Free! Blocked nose and Stuffy congestion. Converse fluently with members of the Welsh Assembly without the need for a translator!
Free! Headache – gone is the need for consuming large quantities of alcohol or trying to wriggle out of Christmas dinner with the family.
All this and more with one special “Purchase” of Influenza! As you can possibly tell, I am suffering slightly from a mild cold. But, being a typical male – I won’t let that get me down or stop me – well. Actually, I haven’t moved for three days and I’m all out of Orange Juice. Sigh.

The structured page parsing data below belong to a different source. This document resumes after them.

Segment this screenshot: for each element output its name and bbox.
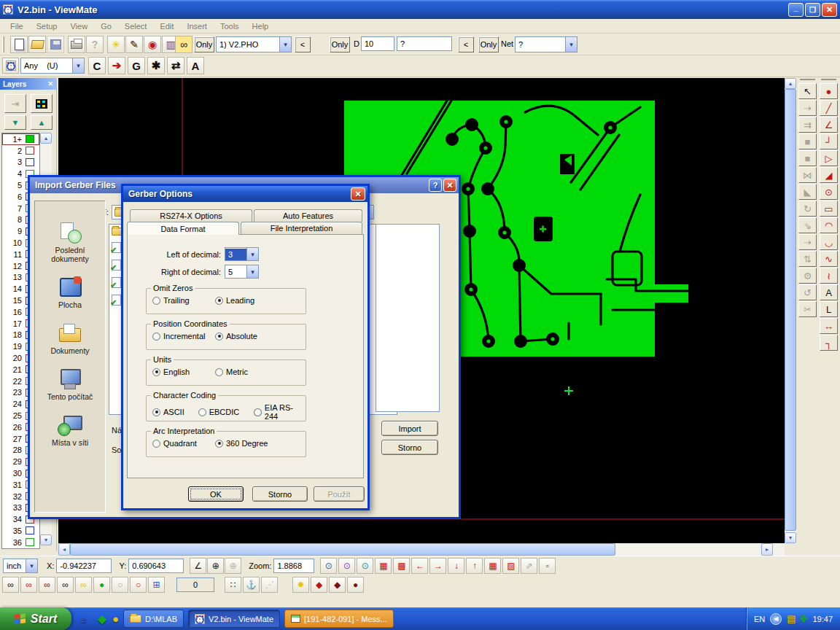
layer-row[interactable]: 36: [2, 537, 39, 548]
draw-arc-up-icon[interactable]: ◠: [820, 217, 838, 233]
chevron-down-icon[interactable]: [279, 37, 291, 52]
radio-option[interactable]: Trailing: [152, 296, 215, 305]
vertical-scroll-thumb[interactable]: [785, 89, 796, 531]
tab-rs274x-options[interactable]: RS274-X Options: [130, 209, 252, 222]
layers-close-icon[interactable]: [47, 80, 53, 88]
pattern-diamond-icon[interactable]: ◆: [311, 577, 327, 593]
anchor-icon[interactable]: ⚓: [243, 577, 260, 593]
pan-up-icon[interactable]: ↑: [466, 558, 483, 574]
layer-move-up-button[interactable]: ▲: [31, 115, 52, 130]
layer-color-swatch[interactable]: [26, 538, 34, 546]
radio-option[interactable]: Quadrant: [152, 439, 215, 448]
only-dcode-button[interactable]: Only: [330, 36, 350, 52]
radio-option[interactable]: 360 Degree: [215, 439, 268, 448]
target-icon[interactable]: ⊕: [207, 558, 224, 574]
draw-curve-icon[interactable]: ∿: [820, 251, 838, 267]
draw-corner-icon[interactable]: ┘: [820, 133, 838, 149]
menu-item[interactable]: Help: [246, 20, 275, 32]
tray-chevron-icon[interactable]: ◀: [770, 613, 782, 625]
draw-circle-icon[interactable]: ⊙: [820, 184, 838, 200]
dialog-close-button[interactable]: [351, 187, 365, 201]
radio-option[interactable]: Incremental: [152, 332, 215, 341]
grid-show-icon[interactable]: ▩: [393, 558, 410, 574]
place-desktop[interactable]: Plocha: [36, 276, 104, 309]
open-file-button[interactable]: [28, 36, 46, 53]
zoom-in-icon[interactable]: ⊙: [320, 558, 337, 574]
dot-grid-icon[interactable]: ∷: [225, 577, 241, 593]
radio-option[interactable]: EBCDIC: [198, 408, 254, 416]
shear-icon[interactable]: ◣: [798, 184, 817, 200]
scroll-down-icon[interactable]: [785, 532, 796, 543]
draw-triangle-icon[interactable]: ◢: [820, 167, 838, 183]
dimension-icon[interactable]: ↔: [820, 318, 838, 334]
only-layer-button[interactable]: Only: [194, 36, 214, 52]
menu-item[interactable]: Insert: [181, 20, 213, 32]
save-file-button[interactable]: [47, 36, 64, 53]
start-button[interactable]: Start: [0, 607, 71, 630]
prev-dcode-button[interactable]: <: [458, 36, 474, 52]
ok-button[interactable]: OK: [188, 486, 244, 502]
layer-color-swatch[interactable]: [26, 526, 34, 534]
mirror-icon[interactable]: ⋈: [798, 167, 817, 183]
gerber-dialog-titlebar[interactable]: Gerber Options: [123, 186, 368, 202]
dcode-pattern-button[interactable]: [2, 58, 19, 74]
copy-move-icon[interactable]: ⇢: [798, 100, 817, 116]
menu-item[interactable]: Tools: [214, 20, 245, 32]
draw-pad-icon[interactable]: ●: [820, 83, 838, 99]
menu-item[interactable]: Select: [119, 20, 153, 32]
dcode-swap-button[interactable]: ⇄: [167, 57, 184, 74]
dcode-g-button[interactable]: G: [128, 57, 145, 74]
grid-add-icon[interactable]: ▦: [484, 558, 501, 574]
pan-right-icon[interactable]: →: [429, 558, 446, 574]
bend-icon[interactable]: ┐: [820, 335, 838, 351]
tab-file-interpretation[interactable]: File Interpretation: [241, 222, 362, 234]
pattern-dot-icon[interactable]: ●: [347, 577, 364, 593]
grid-snap-icon[interactable]: ▦: [375, 558, 392, 574]
tray-notes-icon[interactable]: ▤: [787, 613, 796, 624]
cut-icon[interactable]: ✂: [798, 301, 817, 317]
place-recent-documents[interactable]: Poslední dokumenty: [36, 222, 104, 263]
aperture-filter-combo[interactable]: Any (U): [20, 58, 85, 74]
quicklaunch-reader[interactable]: ◆: [98, 612, 106, 626]
import-button[interactable]: Import: [381, 421, 438, 436]
restore-button[interactable]: [805, 3, 820, 17]
draw-rect-icon[interactable]: ▭: [820, 201, 838, 217]
highlight-outline-icon[interactable]: ○: [130, 577, 147, 593]
toolbar-grip[interactable]: [2, 36, 4, 52]
task-dmlab[interactable]: D:\MLAB: [123, 610, 184, 628]
measure-icon[interactable]: ✎: [125, 36, 143, 53]
chevron-down-icon[interactable]: [26, 559, 37, 572]
flash-icon[interactable]: ✳: [107, 36, 125, 53]
inspect-glasses-button[interactable]: ∞: [175, 36, 192, 53]
view-pads-icon[interactable]: ∞: [39, 577, 55, 593]
radio-option[interactable]: Leading: [215, 296, 254, 305]
layer-row[interactable]: 1+: [2, 133, 39, 145]
pan-left-icon[interactable]: ←: [411, 558, 428, 574]
view-sketch-icon[interactable]: ∞: [75, 577, 92, 593]
radio-option[interactable]: Absolute: [215, 332, 257, 341]
vertical-scrollbar[interactable]: [785, 78, 796, 543]
menu-item[interactable]: View: [64, 20, 93, 32]
angle-measure-icon[interactable]: ∠: [190, 558, 206, 574]
tray-agent-icon[interactable]: ✤: [800, 613, 808, 624]
layer-setup-button[interactable]: [31, 94, 52, 113]
scroll-up-icon[interactable]: [40, 133, 52, 144]
layer-insert-button[interactable]: ⇥: [4, 94, 26, 113]
undo-icon[interactable]: ↺: [798, 284, 817, 300]
chevron-down-icon[interactable]: [246, 248, 258, 260]
dialog-close-button[interactable]: [443, 179, 456, 192]
close-button[interactable]: [822, 3, 837, 17]
menu-item[interactable]: Setup: [31, 20, 63, 32]
horizontal-scrollbar[interactable]: [58, 543, 785, 556]
probe-icon[interactable]: ⊕: [225, 558, 241, 574]
horizontal-scroll-thumb[interactable]: [70, 543, 615, 556]
new-file-button[interactable]: [10, 36, 28, 53]
scroll-down-icon[interactable]: [40, 534, 52, 545]
select-cursor-icon[interactable]: ↖: [798, 83, 817, 99]
swap-icon[interactable]: ⇅: [798, 251, 817, 267]
layer-color-swatch[interactable]: [26, 135, 34, 143]
unit-combo[interactable]: inch: [3, 559, 38, 573]
marquee-icon[interactable]: ▫: [539, 558, 556, 574]
dcode-arrow-button[interactable]: ➔: [108, 57, 125, 74]
quicklaunch-firefox[interactable]: ●: [112, 612, 119, 625]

The solution I hear you cry? Well… At the first signs of the onslaught I popped down to my local Safeways chemist and was disappointed to find a lack of much stock that I hadn’t tried previously and failed to respond to. But there is an innocently small packet of Beechams capsules, sweetly priced at £2.79 which I haven’t purchased previously.
These I eagerly acquire, convinced that the common cold has met its match at last. Upon return to my sickbed I pour the last of the O.J. into a tumbler and pop the first of the pills into my impatient palm. It seems I have made a mistake somewhere. For instead of the caring capsules for those sick individuals with poorly throats and wheezing chests, whose dear little noses are all blocked up with mucus and worse and haven’t been able to swallow for oh, at least three days, I have purchased horse suppositories.
The packet announces a whole host of useful ingredients and charming side-effects (oh, to feel drowsy and sleepy) – from improved sexual performance to a radiant shiny coat. (Free! Delirium, all you can carry); but what use are they to me if I can find no sane way of ingesting said chemical wonderments?
My advice: Stick to the powders if you have flu. At least we all know they don’t work, and are 20p cheaper in my local. [Address available on request]. I am secretly convinced that the manufacturers of cold relief are subjecting us to reverse psychology or the Victor Meldrew Effect – make us as angry and irritable as possible so we forget about being poorly sick. It works on me.
My real advice: Drink lots of sherry. Its more expensive than Beechams, but it makes me sneeze and warm and relaxed. It would be irresponsible of me to suggest a couple of paracetamols at this stage for luck. After a while you run out of sherry too, which is always a good thing.